O professor português prossegue em seu livro, explicando o que motiva a explosão e diz que é ocasionada por um “superaquecimento de líquidos e à rápida evaporação que pode gerar ondas de choque que se propagam no ar livre”.:
- “O termo explosão refere-se à rápida liberação de calor ou aumento de pressão que pode produzir danos (uma falha estrutural, uma lesão, uma perda de controle) diretamente devido à expansão isoentrópica (por exemplo, para o aumento da temperatura de um sistema gasoso aquecido em um recipiente) ou para a onda de pressão de magnitude significativa, movendo-se rapidamente para fora da fonte de explosão (Glassman & Yetter, 2008). Os dois tipos de fenômenos são tipicamente, mas não necessariamente, associados à luz, ruído e fragmentos.

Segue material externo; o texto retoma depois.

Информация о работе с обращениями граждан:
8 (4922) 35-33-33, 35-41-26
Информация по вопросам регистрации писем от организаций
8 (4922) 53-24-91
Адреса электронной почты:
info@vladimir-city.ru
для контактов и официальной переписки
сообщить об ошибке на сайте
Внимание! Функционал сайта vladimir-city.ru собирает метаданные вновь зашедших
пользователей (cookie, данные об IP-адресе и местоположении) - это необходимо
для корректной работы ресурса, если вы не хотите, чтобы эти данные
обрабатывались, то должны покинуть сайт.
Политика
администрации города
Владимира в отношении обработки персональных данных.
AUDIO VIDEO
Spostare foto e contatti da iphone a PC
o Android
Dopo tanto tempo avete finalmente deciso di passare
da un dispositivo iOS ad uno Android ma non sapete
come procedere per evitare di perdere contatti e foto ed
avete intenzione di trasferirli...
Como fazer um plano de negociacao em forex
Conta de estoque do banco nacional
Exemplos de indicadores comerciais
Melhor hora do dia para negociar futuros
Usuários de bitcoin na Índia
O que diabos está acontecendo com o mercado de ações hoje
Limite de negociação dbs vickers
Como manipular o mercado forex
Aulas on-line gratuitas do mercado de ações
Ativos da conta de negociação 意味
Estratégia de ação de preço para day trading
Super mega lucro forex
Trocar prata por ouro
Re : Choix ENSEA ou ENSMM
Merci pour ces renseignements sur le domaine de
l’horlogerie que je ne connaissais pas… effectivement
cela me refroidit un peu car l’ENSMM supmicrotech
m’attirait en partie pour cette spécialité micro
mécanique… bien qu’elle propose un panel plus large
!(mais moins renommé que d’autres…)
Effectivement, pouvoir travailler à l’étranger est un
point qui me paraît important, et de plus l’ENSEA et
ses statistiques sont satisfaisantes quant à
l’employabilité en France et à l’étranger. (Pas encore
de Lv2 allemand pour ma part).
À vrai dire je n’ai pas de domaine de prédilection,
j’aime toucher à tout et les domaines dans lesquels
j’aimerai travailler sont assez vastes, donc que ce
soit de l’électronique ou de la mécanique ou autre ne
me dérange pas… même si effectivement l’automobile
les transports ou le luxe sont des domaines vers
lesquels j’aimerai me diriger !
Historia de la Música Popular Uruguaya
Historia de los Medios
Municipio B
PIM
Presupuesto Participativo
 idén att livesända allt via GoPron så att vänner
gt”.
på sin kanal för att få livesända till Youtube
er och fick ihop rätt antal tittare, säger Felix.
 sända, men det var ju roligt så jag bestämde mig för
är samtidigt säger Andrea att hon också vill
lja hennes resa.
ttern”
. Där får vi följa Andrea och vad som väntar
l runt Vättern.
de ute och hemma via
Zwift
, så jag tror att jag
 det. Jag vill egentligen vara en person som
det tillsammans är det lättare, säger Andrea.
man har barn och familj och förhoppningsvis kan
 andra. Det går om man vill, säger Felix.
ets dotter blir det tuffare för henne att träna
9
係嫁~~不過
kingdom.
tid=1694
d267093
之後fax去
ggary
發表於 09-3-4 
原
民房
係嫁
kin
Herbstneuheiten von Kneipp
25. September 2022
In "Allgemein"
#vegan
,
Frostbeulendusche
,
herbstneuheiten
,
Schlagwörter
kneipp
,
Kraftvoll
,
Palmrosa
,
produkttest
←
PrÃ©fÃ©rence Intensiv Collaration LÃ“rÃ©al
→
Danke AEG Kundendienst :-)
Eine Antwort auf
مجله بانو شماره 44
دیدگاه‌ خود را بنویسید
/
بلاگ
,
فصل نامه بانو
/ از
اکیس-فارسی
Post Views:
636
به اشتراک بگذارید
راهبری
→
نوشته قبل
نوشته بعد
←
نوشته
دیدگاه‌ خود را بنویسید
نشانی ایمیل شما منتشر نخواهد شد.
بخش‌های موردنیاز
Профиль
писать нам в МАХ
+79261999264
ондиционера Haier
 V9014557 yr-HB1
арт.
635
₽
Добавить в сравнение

- No contexto industrial, as necessidades de previsão, prevenção e mitigação de explosões acidentais têm direcionado cientistas e técnicos para definições mais específicas, que envolvem os fenômenos físicos ou químicos detalhados que subtendem o cenário destrutivo. No entanto, ainda existem grandes contradições entre os livros didáticos científicos fundamentais e as diretrizes e compêndios internacionais como o Livro Amarelo (van den Bosch & Weterings, 1997), Mannan e Lees (2005), ou as Diretrizes AIChE dos CCPS (2010).
- Para esclarecer essa discussão, propõe-se taxonomia geral (Fig. 1). Na Fig. 1, a via esquerda está relacionada à ocorrência de uma reação química com uma cinética rápida. No caso da combustão, esse fenômeno ocorre entre o combustível e o oxidante (ar, muito raramente outros oxidantes). Neste caso, condições pré-misturadas para reagentes e mecanismos de Aceleração para a propagação da chama (efeito Schelkin) são essenciais para a explosão em um ambiente não confinado ou parcialmente confinado, enquanto efeitos termoquímicos puros podem ser relacionados aos efeitos da explosão no caso de sistemas confinados (isolados).
- Explosões térmicas devido à decomposição rápida ou reações de fuga são essencialmente lideradas pela compressão do equipamento, devido a reações secundárias exotérmicas e/ou gasosas. Daí, uma explosão física (mecânica) (a seção direita da Fig. 1), que em geral se caracteriza por uma falha catastrófica da casca, com fragmentos e onda de choque (onda de pressão com duração muito curta e pico de pressão intenso) produzida pela expansão do gás pressurizado. Neste caso, elementos estruturais (pressão de falha da carcaça) e opções de projeto (por exemplo, o projeto das válvulas de segurança) são parâmetros essenciais. Finalmente, transições de fase rápidas e BLEVE (Boiling Liquid Expanding Vapor Explosion) estão essencialmente relacionadas ao superaquecimento de líquidos e à rápida evaporação que pode gerar ondas de choque que se propagam no ar livre.”